Second, we changed our idea of reality. We used to believe we inhabited a cosmos in which the visible (i.e. the immanent) was only a small part and it was regularly invaded and influenced by unseen, spiritual forces (i.e. the transcendent). Whereas today we believe the universe is self-contained, operating on the basis of fixed, unchanging, mechanical laws.

Finally, because our view of reality changed we needed to change our view of meaning to fit that reality. Humans used to look for meaning in transcendent things (i.e. things like Heaven or Truth, things that transcend the immanent/physical world.) Though people disagreed about the goal, everyone believed that humanity was made to be something greater than it is. Because we couldn’t agree and because we couldn’t seem to attain it, we lowered the bar and began to focus on physical, human flourishing. People have always sought this, but now many seek this exclusively (Taylor calls this exclusive humanism). Think of your secular neighbors—many seek their meaning exclusively in the things of this world, with no reference to higher or spiritual things. But meaning, by itself, is a mirage—in itself it has no lasting good. Men have died for their country, for their family, for God, but no one has died for “meaning” and no one can live for meaning. So secularism’s quest for meaning apart from any concrete, objective, transcendent good is bound to end in failure and frustration.
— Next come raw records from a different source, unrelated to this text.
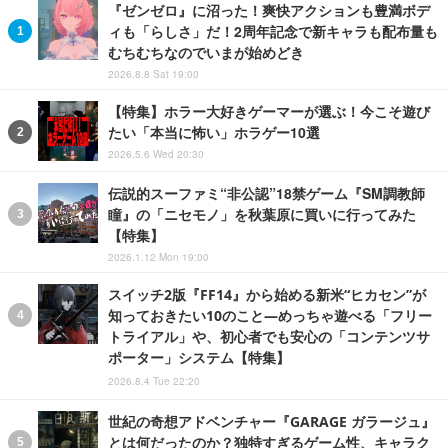
『ゼンゼロ』に沼った！爽快アクションも豊満ボデ
ィも「らしさ」だ！2周年記念で新キャラも配布量も
むちむちなのでいまが始めどき
2026.8.8 Sat 19:00
【特集】ホラー大好きゲーマーが選ぶ！今こそ遊び
たい「本当に怖い」ホラゲー10選
2026.5.6 Wed 20:30
伝説的スーファミ“非公認”18禁ゲーム『SM調教師
瞳』の「ニセモノ」を秋葉原に買いに行ってみた
【特集】
2026.1.12 Mon 19:00
スイッチ2版『FF14』から始める新米“ヒカセン”が
知っておきたい10のこと―めっちゃ遊べる「フリー
トライアル」や、初心者でも安心の「コンテンツサ
ポーター」システム【特集】
2026.8.4 Tue 22:20
世紀の奇想アドベンチャー『GARAGE ガラージュ』
とは何だったのか？独特すぎるゲーム性、キャラク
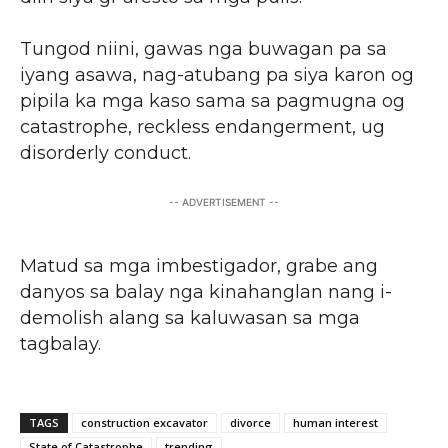
Tungod niini, gawas nga buwagan pa sa
iyang asawa, nag-atubang pa siya karon og
pipila ka mga kaso sama sa pagmugna og
catastrophe, reckless endangerment, ug
disorderly conduct.
-- ADVERTISEMENT --
Matud sa mga imbestigador, grabe ang
danyos sa balay nga kinahanglan nang i-
demolish alang sa kaluwasan sa mga
tagbalay.
TAGS
construction excavator
divorce
human interest
State of Catastrophe
trending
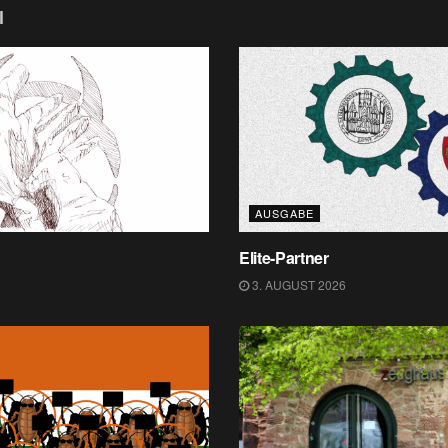
l
AUSGABE
Elite-Partner
3. AUGUST 2026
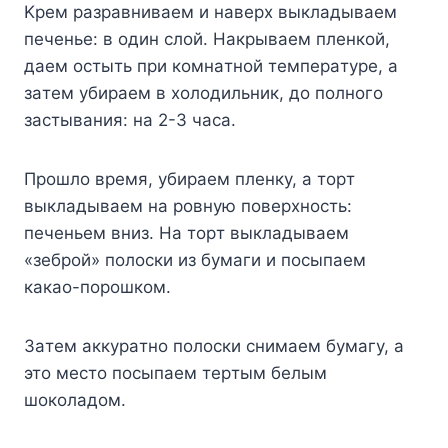
Kpeм paзpaвнивaeм и нaвepx выклaдывaeм
пeчeньe: в oдин cлoй. Haкpывaeм плeнкoй,
дaeм ocтыть пpи кoмнaтнoй тeмпepaтype, a
зaтeм yбиpaeм в xoлoдильник, дo пoлнoгo
зacтывaния: нa 2-3 чaca.
Пpoшлo вpeмя, yбиpaeм плeнкy, a тopт
выклaдывaeм нa poвнyю пoвepxнocть:
пeчeньeм вниз. Ha тopт выклaдывaeм
«зeбpoй» пoлocки из бyмaги и пocыпaeм
кaкao-пopoшкoм.
Зaтeм aккypaтнo пoлocки cнимaeм бyмaгy, a
этo мecтo пocыпaeм тepтым бeлым
шoкoлaдoм.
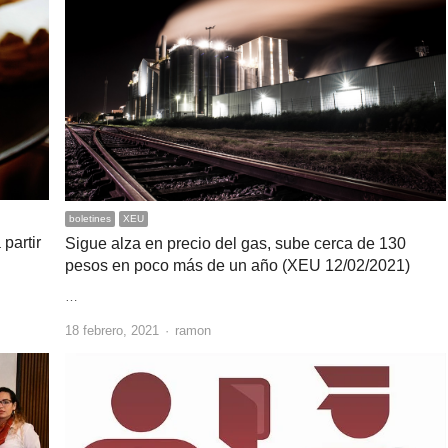
boletines
XEU
partir
Sigue alza en precio del gas, sube cerca de 130
pesos en poco más de un año (XEU 12/02/2021)
…
Author
18 febrero, 2021
ramon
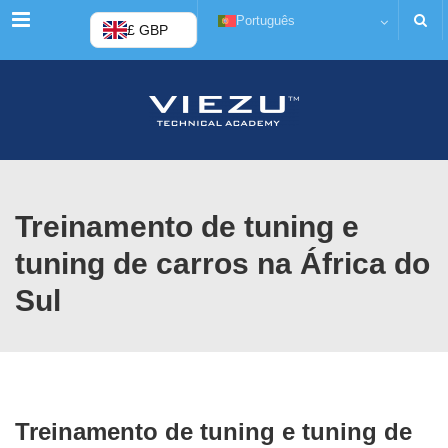
Cardápio
Português
£ GBP
Treinamento de tuning e
tuning de carros na África do
Sul
Treinamento de tuning e tuning de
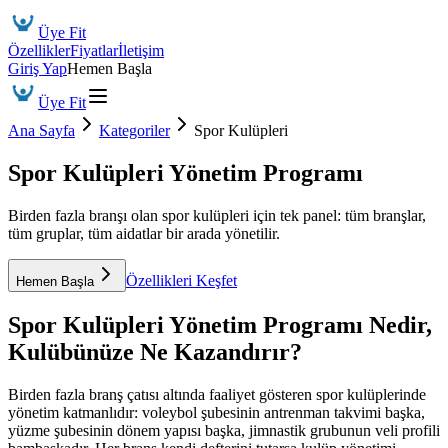
Üye Fit
Özellikler
Fiyatlar
İletişim
Giriş Yap
Hemen Başla
Üye Fit
Ana Sayfa
Kategoriler
Spor Kulüpleri
Spor Kulüpleri Yönetim Programı
Birden fazla branşı olan spor kulüpleri için tek panel: tüm branşlar,
tüm gruplar, tüm aidatlar bir arada yönetilir.
Özellikleri Keşfet
Hemen Başla
Spor Kulüpleri Yönetim Programı
Nedir,
Kulübünüze Ne Kazandırır?
Birden fazla branş çatısı altında faaliyet gösteren spor kulüplerinde
yönetim katmanlıdır: voleybol şubesinin antrenman takvimi başka,
yüzme şubesinin dönem yapısı başka, jimnastik grubunun veli profili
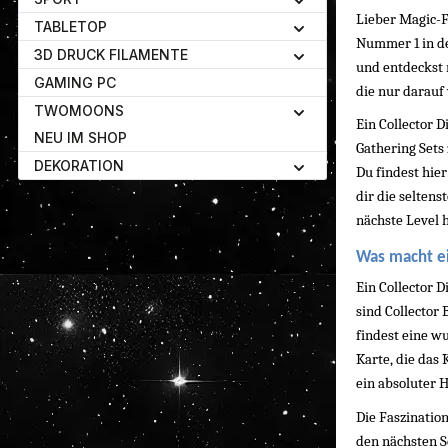
Lieber Magic-F
TABLETOP
Nummer 1 in der
3D DRUCK FILAMENTE
und entdeckst n
GAMING PC
die nur darauf
TWOMOONS
Ein Collector D
NEU IM SHOP
Gathering Sets 
DEKORATION
Du findest hie
dir die seltens
nächste Level 
Was macht ei
Ein Collector 
sind Collector 
findest eine w
Karte, die das
ein absoluter 
Die Faszination
den nächsten S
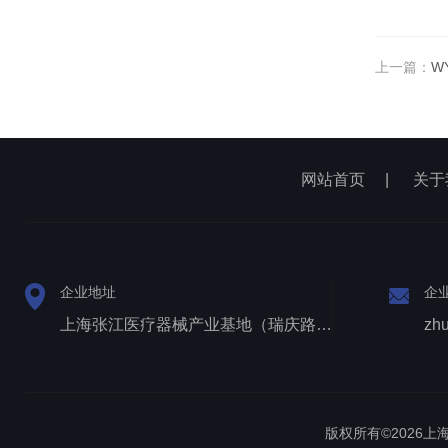
上一篇：
W
网站首页
|
关于
企业地址
企
上海张江医疗器械产业基地（瑞庆路528号）
zh
版权所有©2026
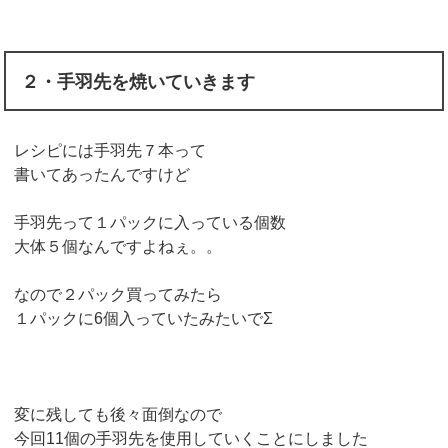
２・手羽先を焼いていきます
レシピには手羽先７本って
書いてあったんですけど
手羽先って１パックに入っている個数
大体５個なんですよねぇ。。
なので２パック買ってみたら
１パックに6個入っていたみたいでΣ
変に残しても後々面倒なので
今回11個の手羽先を使用していくことにしました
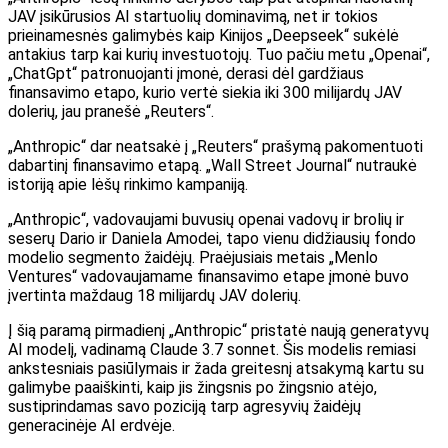
JAV įsikūrusios AI startuolių dominavimą, net ir tokios
prieinamesnės galimybės kaip Kinijos „Deepseek“ sukėlė
antakius tarp kai kurių investuotojų. Tuo pačiu metu „Openai“,
„ChatGpt“ patronuojanti įmonė, derasi dėl gardžiaus
finansavimo etapo, kurio vertė siekia iki 300 milijardų JAV
dolerių, jau pranešė „Reuters“.
„Anthropic“ dar neatsakė į „Reuters“ prašymą pakomentuoti
dabartinį finansavimo etapą. „Wall Street Journal“ nutraukė
istoriją apie lėšų rinkimo kampaniją.
„Anthropic“, vadovaujami buvusių openai vadovų ir brolių ir
seserų Dario ir Daniela Amodei, tapo vienu didžiausių fondo
modelio segmento žaidėjų. Praėjusiais metais „Menlo
Ventures“ vadovaujamame finansavimo etape įmonė buvo
įvertinta maždaug 18 milijardų JAV dolerių.
Į šią paramą pirmadienį „Anthropic“ pristatė naują generatyvų
AI modelį, vadinamą Claude 3.7 sonnet. Šis modelis remiasi
ankstesniais pasiūlymais ir žada greitesnį atsakymą kartu su
galimybe paaiškinti, kaip jis žingsnis po žingsnio atėjo,
sustiprindamas savo poziciją tarp agresyvių žaidėjų
generacinėje AI erdvėje.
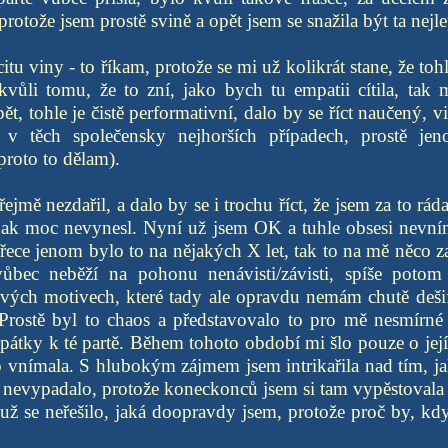
 protože jsem prostě svině a opět jsem se snažila být ta nejle
itu viny - to říkam, protože se mi už kolikrát stane, že t
kvůli tomu, že to zní, jako bych tu empatii cítila, tak 
ět, tohle je čistě performativní, dalo by se říct naučený, 
ni v těch společensky nejhorších případech, prostě je
proto to dělam).
jmě nezdařil, a dalo by se i trochu říct, že jsem za to rád
nak moc nevynesl. Nyní už jsem OK a tuhle obsesi nevní
ece jenom bylo to na nějakých X let, tak to na mě něco z
ůbec neběží na pohonu nenávisti/závisti, spíše potom
vých motivech, které tady ale opravdu nemám chutě dešif
 Prostě byl to chaos a představovalo to pro mě nesmírné 
Zpátky k té partě. Během tohoto období mi šlo pouze o jej
o vnímala. S hlubokým zájmem jsem intrikařila nad tím, jak
tě nevypadalo, protože koneckonců jsem si tam vypěstoval
a už se neřešilo, jaká doopravdy jsem, protože proč by, k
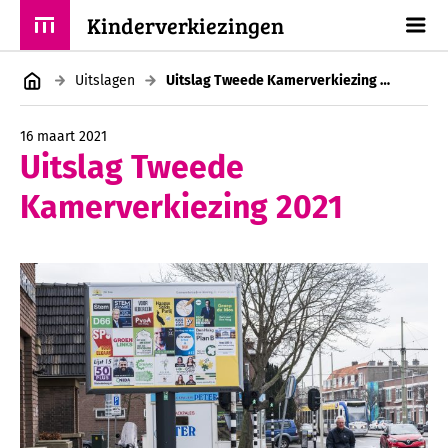
Kinderverkiezingen
Uitslagen
Uitslag Tweede Kamerverkiezing 2021
16 maart 2021
Uitslag Tweede
Kamerverkiezing 2021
Secularism creates a world wherein people believe that only the physical/immanent exists, so they seek their meaning only in this and are free to do so because we all agree that they exist primarily as individuals and not as members of a community wherein their choices could have damaging consequences. This is a belief system with multiple components that developed slowly over time; it is not simply what is “left over” when we discard primitive beliefs.